In the week ahead, politics are supposed to overshadow market fundamentals, with most of the focus falling on Tuesday’s U.S. Presidential Election. At the weekend, the FBI officials announced that no criminal charges were warranted against Democrat Hillary Clinton for using a private email server aided to raise victory chances over Republican nominee Donald Trump in the election ahead.
Oil traders will also keep an eye on monthly reports from the IEA and the OPEC on Thursday and Friday this week respectively for fresh signals on supply and demand clues.
Crude Oil tumbled to multi-month lows on Friday last week and booked their biggest weekly loss in almost a year due to rising skepticism over the implementation of a planned deal by OPEC for a production freeze.
The possibility that major producers could walk away empty-handed from the November meeting looms after Iraq, Iran, Nigeria and Libya all signaled they might not participate in the proposed production cut deal.

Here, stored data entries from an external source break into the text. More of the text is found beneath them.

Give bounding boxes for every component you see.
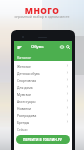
button[interactable]: Scan [60,45,64,49]
button[interactable]: Для дома [14,83,72,90]
button[interactable]: Search [66,45,70,49]
button[interactable]: Menu [17,45,22,50]
button[interactable]: Детская обувь [14,69,72,76]
button[interactable]: Спортивная [14,76,72,83]
button[interactable]: Женское [14,62,72,69]
button[interactable]: Распродажа [14,111,72,118]
button[interactable]: ПЕРЕЙТИ В ГОБЛИН.РУ [16,135,70,144]
staticText: МНОГО [0,5,84,16]
staticText: Детская обувь [17,71,40,75]
staticText: Аксессуары [17,99,36,103]
staticText: Обувь [31,44,44,50]
button[interactable]: Мужское [14,90,72,97]
staticText: Мужское [17,92,32,96]
button[interactable]: Аксессуары [14,97,72,104]
staticText: Новинки [17,106,32,110]
staticText: Для дома [17,85,33,89]
staticText: Спортивная [17,78,37,82]
staticText: ПЕРЕЙТИ В ГОБЛИН.РУ [23,138,63,142]
staticText: Женское [17,64,31,68]
button[interactable]: Новинки [14,104,72,111]
staticText: огромный выбор в одном месте [0,14,84,19]
button[interactable]: Бренды [14,118,72,125]
staticText: Бренды [17,120,30,124]
staticText: Распродажа [17,113,37,117]
staticText: Каталог [17,55,32,60]
staticText: Сейчас [17,128,28,132]
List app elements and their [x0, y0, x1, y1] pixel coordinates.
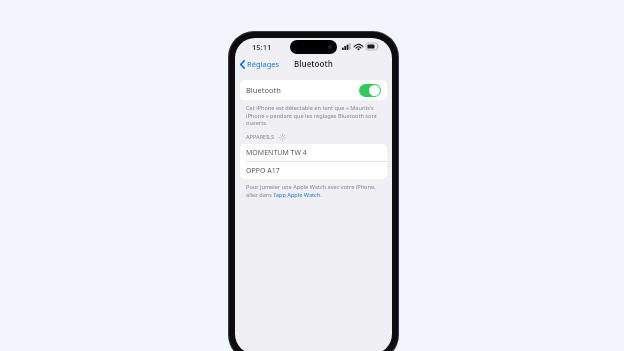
staticText: APPAREILS: [246, 133, 275, 141]
staticText: OPPO A17: [246, 166, 280, 176]
staticText: MOMENTUM TW 4: [246, 148, 307, 158]
staticText: Bluetooth: [294, 58, 333, 69]
staticText: Cet iPhone est détectable en tant que « …: [246, 104, 383, 126]
button[interactable]: OPPO A17: [240, 162, 387, 179]
button[interactable]: Pour jumeler une Apple Watch avec votre …: [246, 183, 383, 198]
staticText: Bluetooth: [246, 85, 281, 95]
button[interactable]: MOMENTUM TW 4: [240, 144, 387, 161]
button[interactable]: Réglages: [235, 57, 284, 71]
staticText: Réglages: [247, 59, 280, 69]
button[interactable]: Bluetooth toggle, on: [359, 84, 381, 97]
staticText: 15:11: [252, 42, 272, 52]
button[interactable]: Bluetooth: [240, 80, 387, 100]
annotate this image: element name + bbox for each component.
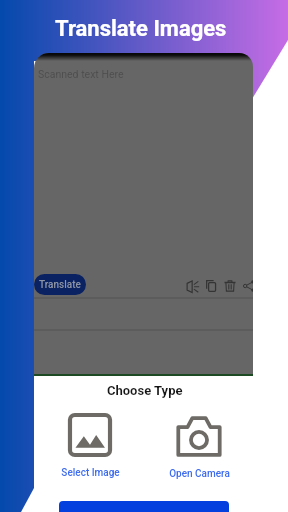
staticText: Translate Images <box>55 16 227 42</box>
staticText: Open Camera <box>169 468 230 480</box>
staticText: Scanned text Here <box>38 68 124 80</box>
button[interactable]: Open Camera <box>154 414 244 478</box>
staticText: Select Image <box>61 467 120 479</box>
button[interactable]: Delete <box>219 275 241 297</box>
staticText: Translate <box>39 279 81 291</box>
button[interactable]: Share <box>238 275 253 297</box>
button[interactable]: Translate <box>34 274 86 295</box>
button[interactable]: Copy <box>200 275 222 297</box>
button[interactable]: Speak <box>182 275 204 297</box>
button[interactable]: TRANSLATE <box>59 501 229 512</box>
staticText: Choose Type <box>107 383 183 398</box>
button[interactable]: Select Image <box>45 413 135 477</box>
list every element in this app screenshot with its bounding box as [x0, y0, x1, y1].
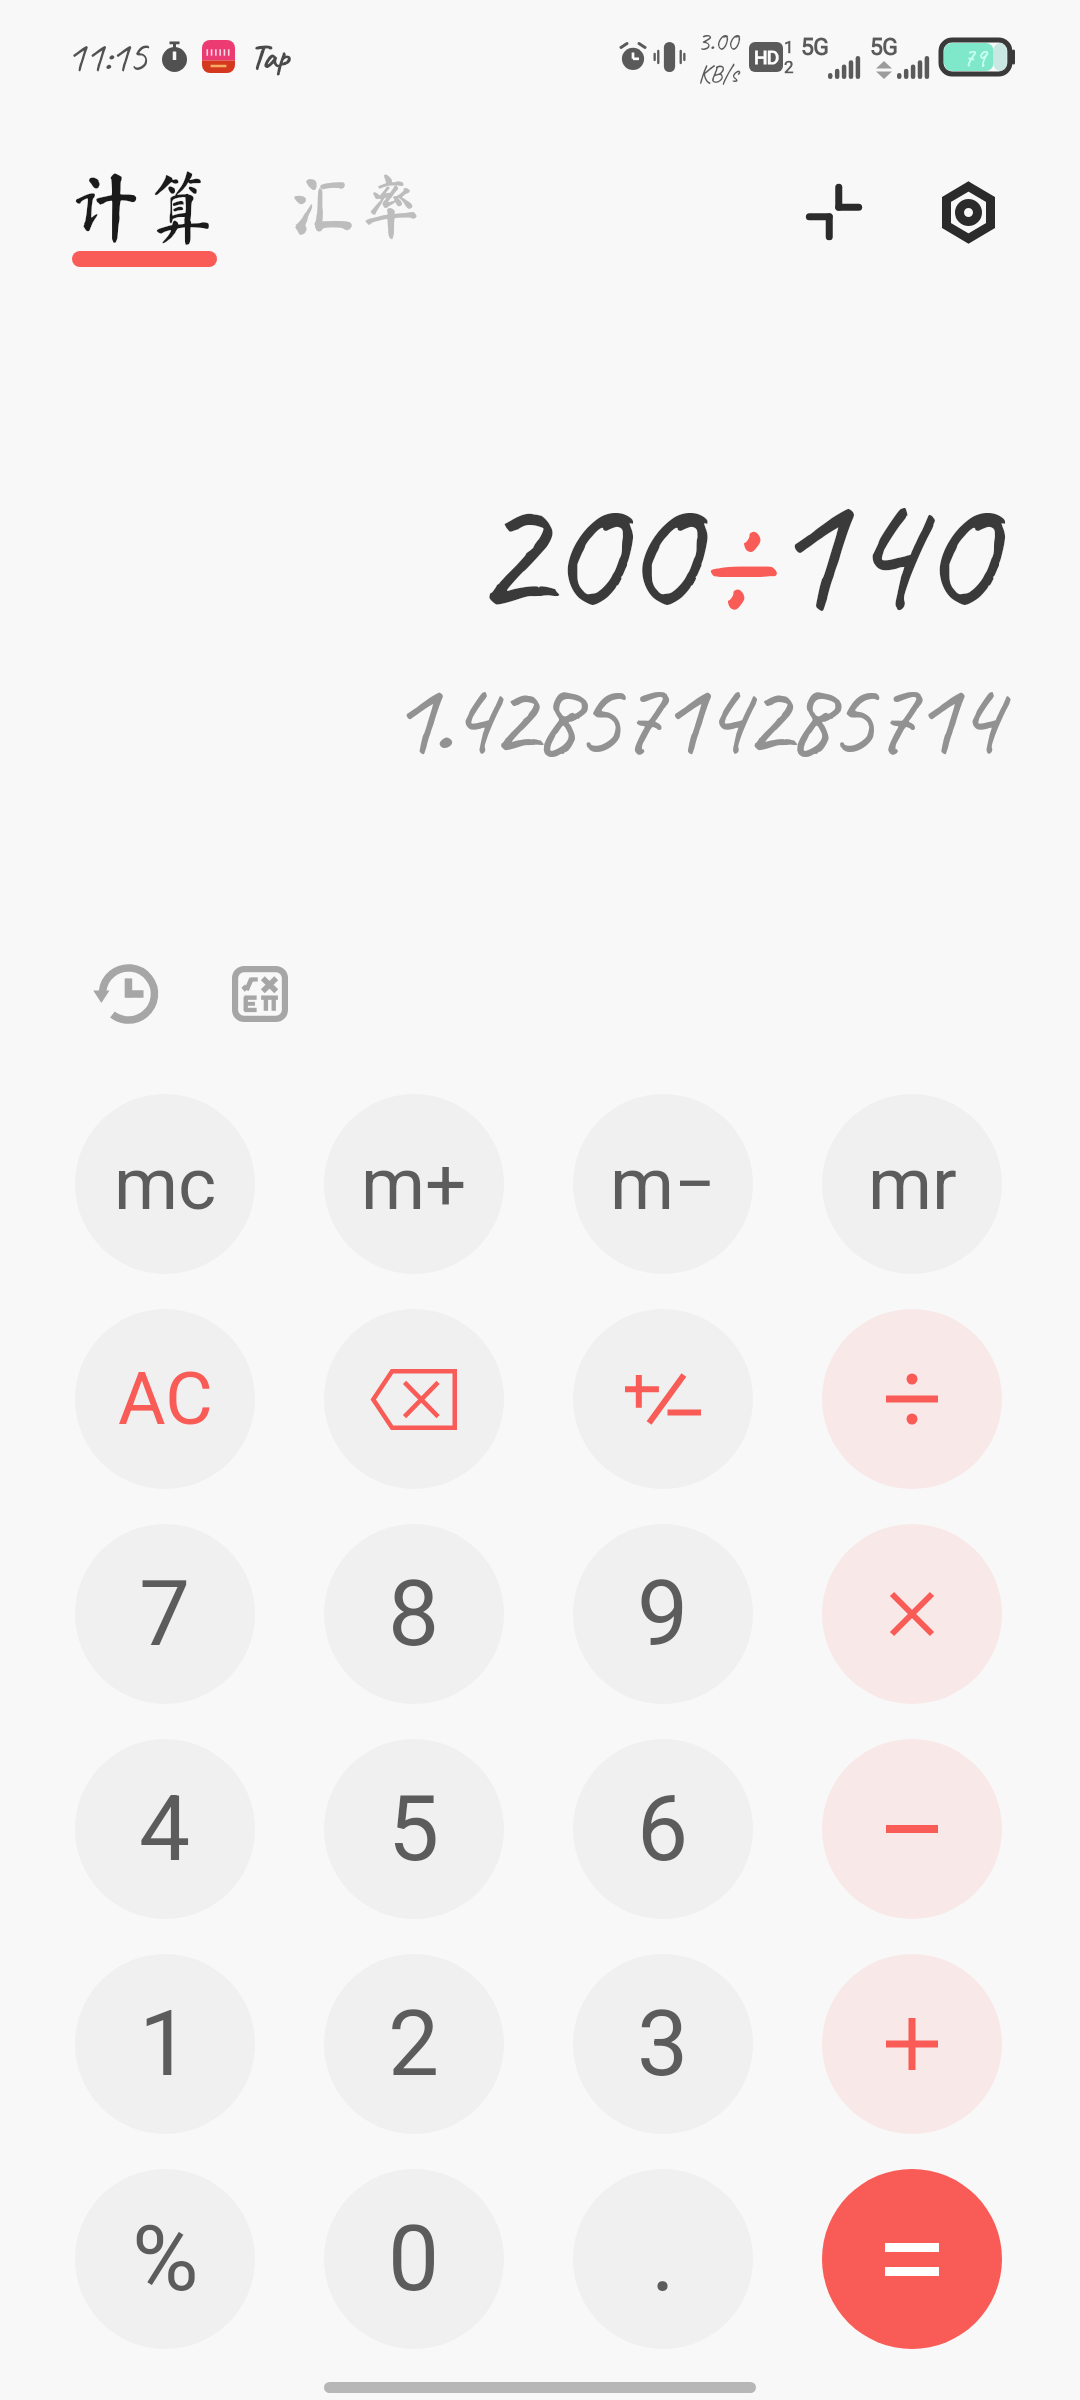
staticText: 5	[388, 1776, 440, 1883]
button[interactable]: Unit converter	[778, 156, 890, 268]
staticText: 5G	[801, 34, 828, 61]
staticText: mr	[868, 1141, 957, 1227]
button[interactable]: m−	[573, 1094, 753, 1274]
staticText: 79	[963, 41, 987, 74]
staticText: 2	[784, 57, 794, 77]
staticText: 1	[784, 37, 794, 57]
staticText: 3.00	[697, 23, 738, 58]
staticText: 5G	[870, 34, 897, 61]
staticText: 2	[388, 1991, 440, 2098]
staticText: 汇率	[289, 171, 426, 239]
button[interactable]: Equals	[822, 2169, 1002, 2349]
staticText: 1	[139, 1991, 191, 2098]
staticText: HD	[754, 46, 779, 68]
button[interactable]: AC	[75, 1309, 255, 1489]
button[interactable]: 8	[324, 1524, 504, 1704]
button[interactable]: mr	[822, 1094, 1002, 1274]
staticText: AC	[118, 1356, 213, 1442]
staticText: 3	[637, 1991, 689, 2098]
button[interactable]: 6	[573, 1739, 753, 1919]
button[interactable]: Multiply	[822, 1524, 1002, 1704]
staticText: 9	[637, 1561, 689, 1668]
button[interactable]: 5	[324, 1739, 504, 1919]
staticText: 0	[388, 2206, 440, 2313]
staticText: 1.4285714285714	[0, 648, 995, 785]
button[interactable]: Scientific mode	[204, 938, 316, 1050]
button[interactable]: Add	[822, 1954, 1002, 2134]
staticText: 8	[388, 1561, 440, 1668]
staticText: .	[651, 2206, 675, 2313]
button[interactable]: 0	[324, 2169, 504, 2349]
staticText: 11:15	[66, 29, 146, 84]
button[interactable]: Divide	[822, 1309, 1002, 1489]
staticText: mc	[114, 1141, 217, 1227]
button[interactable]: mc	[75, 1094, 255, 1274]
staticText: m+	[361, 1141, 467, 1227]
staticText: 6	[637, 1776, 689, 1883]
staticText: %	[132, 2206, 199, 2313]
button[interactable]: 计算	[60, 168, 228, 267]
button[interactable]: 1	[75, 1954, 255, 2134]
staticText: m−	[610, 1141, 716, 1227]
button[interactable]: .	[573, 2169, 753, 2349]
button[interactable]: Toggle sign	[573, 1309, 753, 1489]
button[interactable]: m+	[324, 1094, 504, 1274]
button[interactable]: 9	[573, 1524, 753, 1704]
staticText: 7	[139, 1561, 191, 1668]
staticText: 200÷140	[0, 437, 989, 663]
button[interactable]: Settings	[912, 156, 1024, 268]
staticText: 计算	[68, 168, 220, 244]
button[interactable]: Subtract	[822, 1739, 1002, 1919]
button[interactable]: 3	[573, 1954, 753, 2134]
button[interactable]: History	[67, 938, 179, 1050]
button[interactable]: 7	[75, 1524, 255, 1704]
button[interactable]: Delete	[324, 1309, 504, 1489]
staticText: Tap	[250, 35, 289, 78]
staticText: 4	[139, 1776, 191, 1883]
button[interactable]: 汇率	[281, 171, 434, 269]
button[interactable]: 4	[75, 1739, 255, 1919]
staticText: KB/s	[698, 58, 738, 90]
button[interactable]: 2	[324, 1954, 504, 2134]
button[interactable]: %	[75, 2169, 255, 2349]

But let’s have a look at Crude’s chart and some technical indicators to forecast future price action.

oil prices

As it is depicted in the chart, oil has been trading in a tight range above $ 44. The primary and very crucial supportive zone remains on Friday’s low at 43.50 where in case it is broken below, can accelerate the decline toward the low of August and April 3rd at $39.20 and $36 level respectively. On the flipside, breaching above $46.50 level can raise bullish sentiments in the market for further gains toward the high of $52.10 hit recently on October 19th, 2016.

While we have mentioned earlier on the post, dated on August 25th, an inverted head and shoulder pattern have been recognized on the weekly chart. Meaning that an upside move targeting around $70 per barrel is not something out of reach. It should not be forgotten that this pattern is triggered and considered valid as long as $39 level is held healthy and on the other hand, $52 per barrel is heavily broken up.
Contrarily, in case $39 level is breached, the Crude will extend losses towards $34.80 as the initial target and $25.90 level (the low from which price changed direction on February 11th, 2016) respectively, raising the odds of a fresh low in action around $19 per barrel.

But for now, the political factor, U.S Presidential Election and the consequences would have a significant impact on global markets as well as oil, and each of mentioned price levels can be hit according to winner of the contest.